WHAT YOU ARE ASKED TO DO:
Return exactly the lines of the records below, starting at the line that contains "spark interest, and invite engagement." and ending at the line that contains "Buy on Amazon", with both of those lines kept.

[Extracted records]
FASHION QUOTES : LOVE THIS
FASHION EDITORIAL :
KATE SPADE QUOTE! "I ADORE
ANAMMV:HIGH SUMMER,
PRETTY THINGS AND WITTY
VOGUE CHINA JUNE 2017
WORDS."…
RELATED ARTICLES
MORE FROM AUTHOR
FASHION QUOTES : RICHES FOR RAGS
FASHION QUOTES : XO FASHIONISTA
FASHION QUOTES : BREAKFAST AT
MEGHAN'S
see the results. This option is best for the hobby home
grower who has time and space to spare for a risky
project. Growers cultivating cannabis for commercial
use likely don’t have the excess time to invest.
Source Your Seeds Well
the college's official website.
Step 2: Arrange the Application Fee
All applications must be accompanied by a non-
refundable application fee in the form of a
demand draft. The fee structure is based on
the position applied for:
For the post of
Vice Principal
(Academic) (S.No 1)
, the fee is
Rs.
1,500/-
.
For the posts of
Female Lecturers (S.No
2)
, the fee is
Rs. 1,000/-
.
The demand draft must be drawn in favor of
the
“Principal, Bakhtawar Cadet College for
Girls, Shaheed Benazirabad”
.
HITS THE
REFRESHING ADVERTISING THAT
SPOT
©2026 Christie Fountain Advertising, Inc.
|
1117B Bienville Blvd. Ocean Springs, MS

--

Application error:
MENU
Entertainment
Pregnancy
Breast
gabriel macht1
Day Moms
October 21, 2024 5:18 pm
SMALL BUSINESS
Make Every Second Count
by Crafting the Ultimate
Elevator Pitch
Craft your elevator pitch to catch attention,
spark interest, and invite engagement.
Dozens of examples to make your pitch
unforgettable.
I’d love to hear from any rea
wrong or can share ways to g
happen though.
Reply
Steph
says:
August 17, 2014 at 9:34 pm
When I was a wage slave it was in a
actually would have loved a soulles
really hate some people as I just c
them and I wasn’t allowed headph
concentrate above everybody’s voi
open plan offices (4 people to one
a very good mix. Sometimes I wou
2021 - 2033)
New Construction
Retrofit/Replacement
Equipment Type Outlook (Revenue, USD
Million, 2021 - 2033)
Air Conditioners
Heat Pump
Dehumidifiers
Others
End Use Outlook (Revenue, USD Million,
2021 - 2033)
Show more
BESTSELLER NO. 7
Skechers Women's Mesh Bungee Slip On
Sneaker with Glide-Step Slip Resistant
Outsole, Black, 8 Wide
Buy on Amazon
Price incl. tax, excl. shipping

YOUR SOLUTION:
spark interest, and invite engagement.
Dozens of examples to make your pitch
unforgettable.
I’d love to hear from any rea
wrong or can share ways to g
happen though.
Reply
Steph
says:
August 17, 2014 at 9:34 pm
When I was a wage slave it was in a
actually would have loved a soulles
really hate some people as I just c
them and I wasn’t allowed headph
concentrate above everybody’s voi
open plan offices (4 people to one
a very good mix. Sometimes I wou
2021 - 2033)
New Construction
Retrofit/Replacement
Equipment Type Outlook (Revenue, USD
Million, 2021 - 2033)
Air Conditioners
Heat Pump
Dehumidifiers
Others
End Use Outlook (Revenue, USD Million,
2021 - 2033)
Show more
BESTSELLER NO. 7
Skechers Women's Mesh Bungee Slip On
Sneaker with Glide-Step Slip Resistant
Outsole, Black, 8 Wide
Buy on Amazon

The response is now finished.